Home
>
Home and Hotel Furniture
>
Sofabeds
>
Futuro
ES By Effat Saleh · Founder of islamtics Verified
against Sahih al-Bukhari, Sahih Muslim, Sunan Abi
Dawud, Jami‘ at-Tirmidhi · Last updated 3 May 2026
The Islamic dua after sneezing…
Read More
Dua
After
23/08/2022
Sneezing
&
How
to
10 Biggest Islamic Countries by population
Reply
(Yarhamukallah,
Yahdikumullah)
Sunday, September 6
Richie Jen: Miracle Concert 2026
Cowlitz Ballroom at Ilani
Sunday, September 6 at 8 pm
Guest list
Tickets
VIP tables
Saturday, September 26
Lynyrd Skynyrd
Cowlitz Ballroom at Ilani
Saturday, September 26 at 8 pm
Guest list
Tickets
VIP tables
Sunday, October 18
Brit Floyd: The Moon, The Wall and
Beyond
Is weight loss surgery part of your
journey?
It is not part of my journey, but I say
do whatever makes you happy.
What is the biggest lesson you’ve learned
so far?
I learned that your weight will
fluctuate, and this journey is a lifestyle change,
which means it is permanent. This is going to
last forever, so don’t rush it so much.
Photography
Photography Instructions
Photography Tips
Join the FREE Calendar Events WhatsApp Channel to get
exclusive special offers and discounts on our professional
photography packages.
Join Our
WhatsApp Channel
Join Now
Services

#####

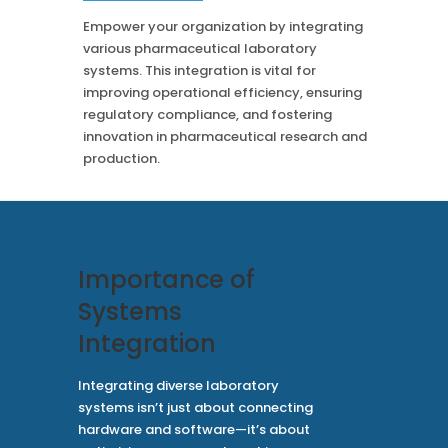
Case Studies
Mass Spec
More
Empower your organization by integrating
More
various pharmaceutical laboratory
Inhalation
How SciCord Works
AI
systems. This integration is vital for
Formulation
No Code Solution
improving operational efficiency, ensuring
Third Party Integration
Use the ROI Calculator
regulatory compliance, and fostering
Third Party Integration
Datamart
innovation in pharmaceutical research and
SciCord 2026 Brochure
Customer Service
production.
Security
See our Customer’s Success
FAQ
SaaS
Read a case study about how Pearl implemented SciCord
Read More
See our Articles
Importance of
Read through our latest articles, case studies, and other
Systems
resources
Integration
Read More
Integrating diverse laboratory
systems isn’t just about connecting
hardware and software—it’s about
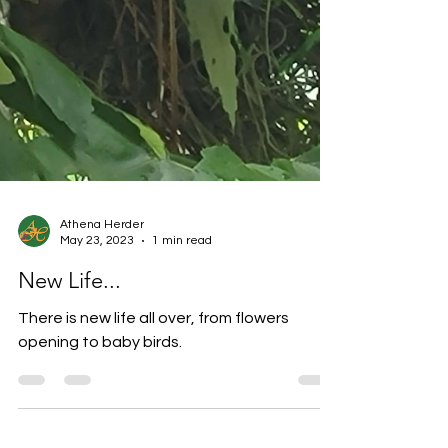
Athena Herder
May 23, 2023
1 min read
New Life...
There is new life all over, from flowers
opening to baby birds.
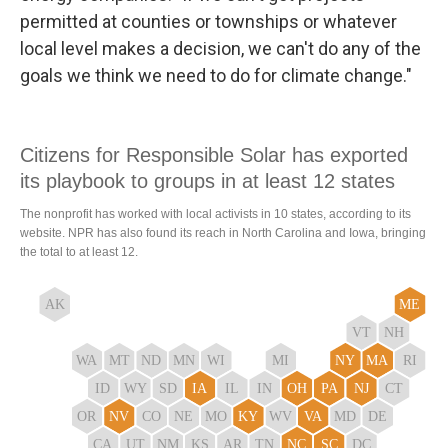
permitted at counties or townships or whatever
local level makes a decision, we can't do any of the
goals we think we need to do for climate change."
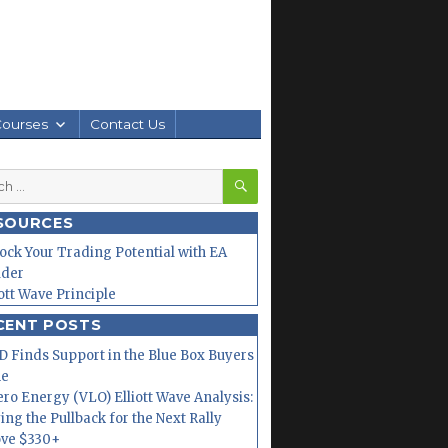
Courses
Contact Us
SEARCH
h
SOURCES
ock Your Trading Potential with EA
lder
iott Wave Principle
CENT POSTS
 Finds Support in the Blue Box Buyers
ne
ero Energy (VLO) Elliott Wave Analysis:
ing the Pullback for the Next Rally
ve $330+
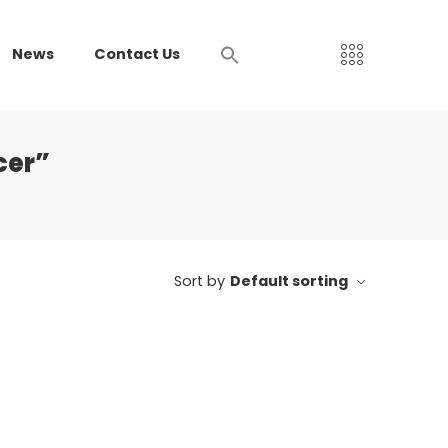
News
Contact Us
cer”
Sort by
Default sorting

#####

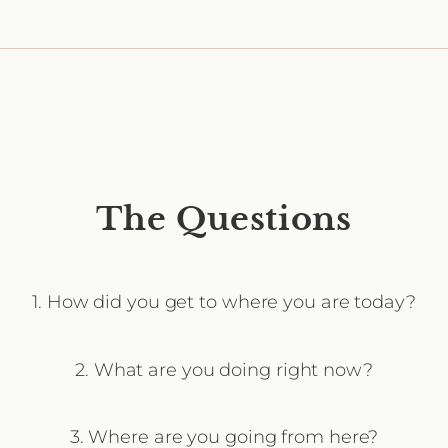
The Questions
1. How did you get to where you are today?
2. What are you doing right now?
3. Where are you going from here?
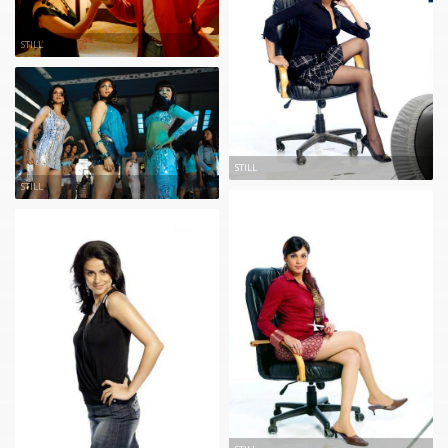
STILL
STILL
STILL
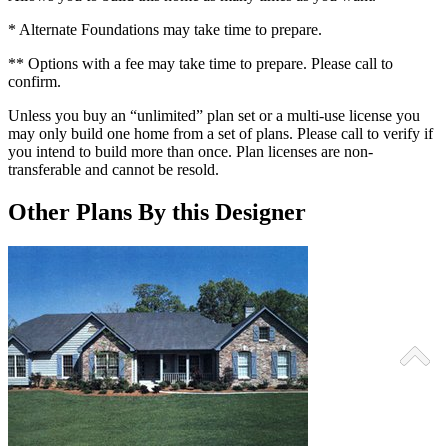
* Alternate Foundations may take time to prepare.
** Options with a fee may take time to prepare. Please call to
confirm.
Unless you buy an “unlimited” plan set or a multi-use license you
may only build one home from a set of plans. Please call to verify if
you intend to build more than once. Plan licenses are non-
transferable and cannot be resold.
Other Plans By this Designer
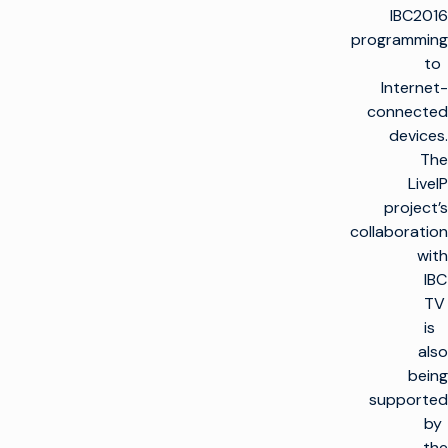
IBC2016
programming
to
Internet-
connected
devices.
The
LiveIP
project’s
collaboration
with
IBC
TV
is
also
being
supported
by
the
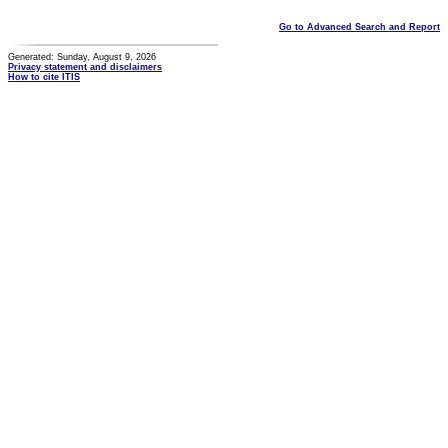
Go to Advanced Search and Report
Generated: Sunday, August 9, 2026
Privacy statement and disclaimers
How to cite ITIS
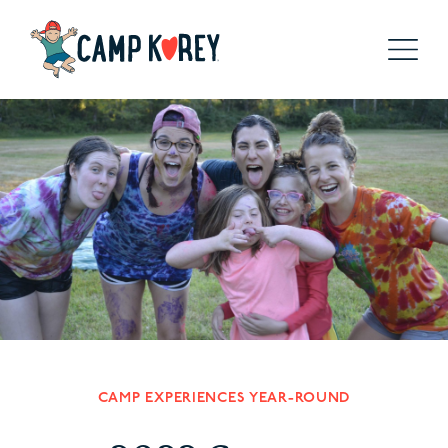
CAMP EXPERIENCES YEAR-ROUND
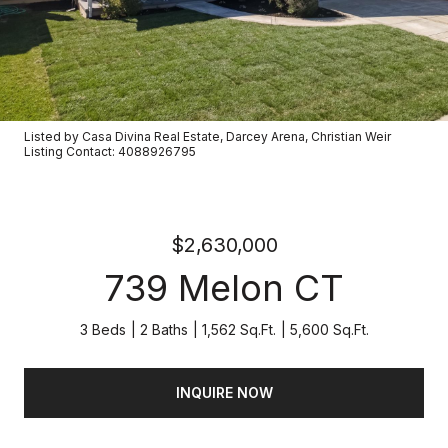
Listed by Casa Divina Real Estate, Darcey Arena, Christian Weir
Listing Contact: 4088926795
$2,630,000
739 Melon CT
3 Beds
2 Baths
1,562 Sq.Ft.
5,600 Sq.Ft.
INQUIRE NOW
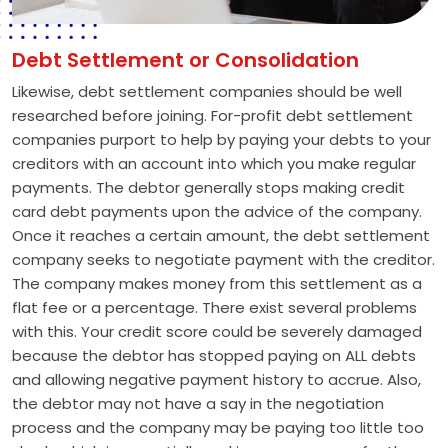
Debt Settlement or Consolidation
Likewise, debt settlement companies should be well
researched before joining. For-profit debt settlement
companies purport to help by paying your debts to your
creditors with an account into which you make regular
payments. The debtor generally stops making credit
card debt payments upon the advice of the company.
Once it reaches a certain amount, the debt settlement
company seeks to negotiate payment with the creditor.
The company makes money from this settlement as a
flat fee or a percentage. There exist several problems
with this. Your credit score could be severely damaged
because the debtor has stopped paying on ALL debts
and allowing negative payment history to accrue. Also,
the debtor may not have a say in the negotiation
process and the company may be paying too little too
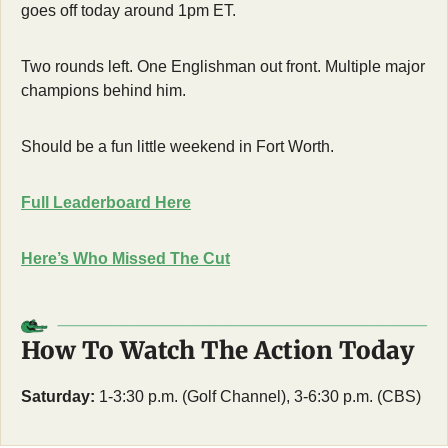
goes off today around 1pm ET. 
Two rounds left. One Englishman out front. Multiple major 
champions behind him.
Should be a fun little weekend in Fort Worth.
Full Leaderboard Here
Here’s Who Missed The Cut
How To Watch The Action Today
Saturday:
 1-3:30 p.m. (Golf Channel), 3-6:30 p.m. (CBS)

#####

**Exercise requirements**
Would you output the lines above from the line holding "May 23, 2023" up to and including the line holding "Default sorting", exactly and only those, with no pictures?

**Response below**
May 23, 2023
1 min read
New Life...
There is new life all over, from flowers
opening to baby birds.
permitted at counties or townships or whatever
local level makes a decision, we can't do any of the
goals we think we need to do for climate change."
Courses
Contact Us
SEARCH
h
SOURCES
ock Your Trading Potential with EA
lder
iott Wave Principle
CENT POSTS
 Finds Support in the Blue Box Buyers
ne
ero Energy (VLO) Elliott Wave Analysis:
ing the Pullback for the Next Rally
ve $330+
News
Contact Us
cer”
Sort by
Default sorting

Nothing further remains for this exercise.